• What is being asked
Repeat exactly the lines of the records below, starting at the line containing "Deadline to apply is May 30, 2025." and ending at the line containing "COUNTRIES SERVED". Leave the pictures out.

• Material provided
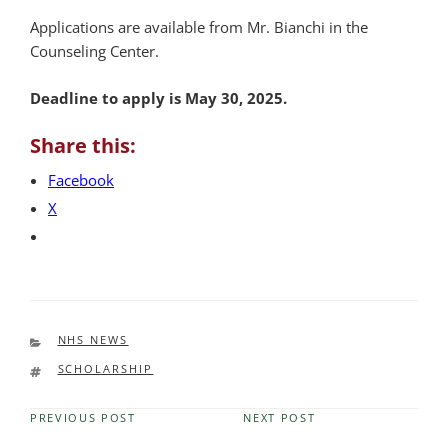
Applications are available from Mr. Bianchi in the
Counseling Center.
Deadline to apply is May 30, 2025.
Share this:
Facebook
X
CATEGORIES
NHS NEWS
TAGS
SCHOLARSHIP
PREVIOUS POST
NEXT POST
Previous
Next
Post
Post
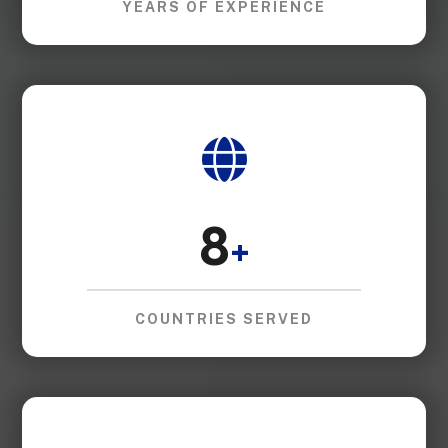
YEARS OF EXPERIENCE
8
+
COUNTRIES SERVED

* * *

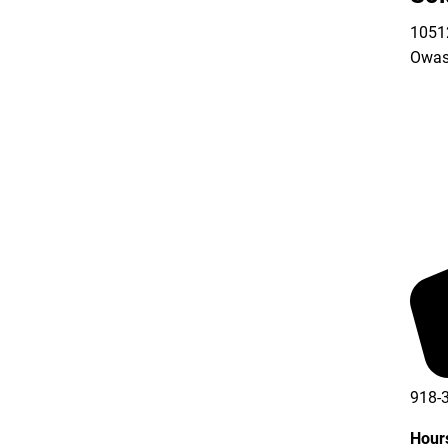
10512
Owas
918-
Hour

• Answer box
Deadline to apply is May 30, 2025.
Share this:
Facebook
X
CATEGORIES
NHS NEWS
TAGS
SCHOLARSHIP
PREVIOUS POST
NEXT POST
Previous
Next
Post
Post
YEARS OF EXPERIENCE
8
+
COUNTRIES SERVED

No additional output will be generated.